In the field of ovarian cancer maintenance therapy, several landmark studies have pointed the way for clinical practice:

GOG-0218 trial: The first to confirm the maintenance therapeutic value of the anti-angiogenic drug bevacizumab (VEGFi), laying the foundation for subsequent exploration of combination therapy.

SOLO1 trial: Focusing on patients with BRCA mutations, it was confirmed that maintenance therapy with the PARP inhibitor olaparib monotherapy can significantly prolong progression-free survival (PFS), and the 5-year follow-up data further verifies its long-term benefits.

PRIMA trial: Expanding the indication of niraparib (PARPi) to the entire population, regardless of whether patients have homology recombination deficiency (HRD) or not, can benefit from maintenance therapy.

PAOLA-1 trial: The first exploration of a combined maintenance strategy, for HRD-positive patients, bevacizumab combined with olaparib significantly improved PFS compared with bevacizumab alone; Overall survival (OS) benefit was also observed in the BRCA mutation subgroup, but HRD-negative patients did not show a combined advantage.

However, the PAOLA-1 trial did not set up a PARP inhibitor monotherapy control group, so the core question of whether combination therapy is better than single agent has always lacked direct evidence to support it.

The recent FZOCUS-1 trial published in CA explored the maintenance treatment effect of the PARP inhibitor fluzoparib monotherapy or the combination of the anti-angiogenic drug apatinib for Chinese ovarian cancer patients, providing a new reference for clinical practice:

Trial design: Patients were stratified by BRCA mutation and response to first-line treatment, and randomly divided into three groups: fluzoparib+apatinib, fluzoparib+placebo, placebo+placebo.

Core results: Fluzoparib monotherapy (HR=0.58) or fluzoparib combined with apatinib (HR=0.57) significantly improved PFS compared with placebo, but there was no statistical difference between the two groups.

Subgroup analysis: BRCA mutation, HRD positive and the whole population, combination drugs did not show significant advantages over single drugs. Only in HRD-negative (HRP) populations, combination therapy showed an improvement in PFS (11 months vs. 16.6 months in the monotherapy group, HR=0.73), but it was not statistically significant.

Although the FZOCUS-1 trial explored combination strategies, the results did not confirm its superiority over monotherapy, and there may be multiple reasons behind it:

Differences in drug selection: Apatinib was selected as a VEGFi class of drugs in trials, while bevacizumab is more commonly used in clinical practice, and the efficacy and toxicity of the two in ovarian cancer have not been directly compared and cannot be completely equivalent.

Drug interactions: Early studies found that the combination of fluzoparib and apatinib resulted in a 48%-65% reduction in apatinib exposure, and a 33% reduction in the starting dose of fluzoparib in the trial to avoid toxicity stacking. Previous olaparib studies have shown that insufficient dose can directly affect the efficacy, which may weaken the advantages of combination therapy.

Limitations of beneficiary populations: The potential benefits of combination therapy may be concentrated only in specific populations such as HRP, but the benefit of this subgroup in the FZOCUS-1 trial is not statistically significant and a larger sample size is still needed to be validated.

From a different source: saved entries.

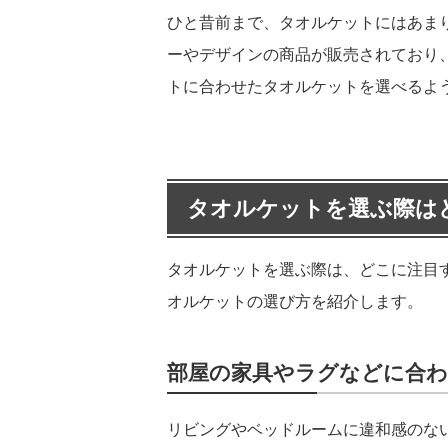
ひと昔前まで、タオルケットにはあま
ーやデザインの商品が販売されており
トに合わせたタオルケットを選べるよ
タオルケットを選ぶ際は
タオルケットを選ぶ際は、どこに注目
オルケットの選び方を紹介します。
部屋の家具やラグなどに合
リビングやベッドルームに違和感のな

Based on the available evidence, the choice of ovarian cancer maintenance therapy should follow the principle of "individualization", with the core reference to the patient's molecular characteristics (e.g., BRCA mutation, HRD status) and physical condition:

Patients with HRD-positive/BRCA mutations: PARP inhibitor monotherapy is currently the preferred regimen, with clear efficacy and controllable safety. If the patient has a high risk of recurrence (eg, residual disease, high tumor burden), the combination of bevacizumab can be considered after physician evaluation, but the benefits and toxicities need to be weighed.

HRD-negative/HRP patients: PARP inhibitors alone may still be beneficial, and combination therapy may be an alternative, but caution should be evaluated. Current evidence suggests a modest advantage and may increase adverse effects (eg, hypertension, proteinuria).

Special considerations: Drug interactions and dose adjustments in combination therapy need to be paid attention to to avoid insufficient drug exposure affecting the efficacy, and toxicity needs to be closely monitored.

At present, it is not fully clear whether PARP inhibitors combined with VEGFi are better than single agents, and a number of ongoing clinical trials are expected to further solve the puzzle, including:

Nirvana trial: Niraparib monotherapy compared to niraparib + bevacizumab;

AGO-OVAR 28 trial: also focusing on the efficacy of niraparib monotherapy and bevacizumab;

MITO 25 trial: The design is more complex, comparing three regimens: bevacizumab monotherapy, bevacizumab + rucaparib, and rucaparib monotherapy.

These trials will provide more conclusive evidence for the value of combination therapy through direct comparison, and future ovarian cancer maintenance therapy is expected to achieve more accurate population stratification and regimen selection.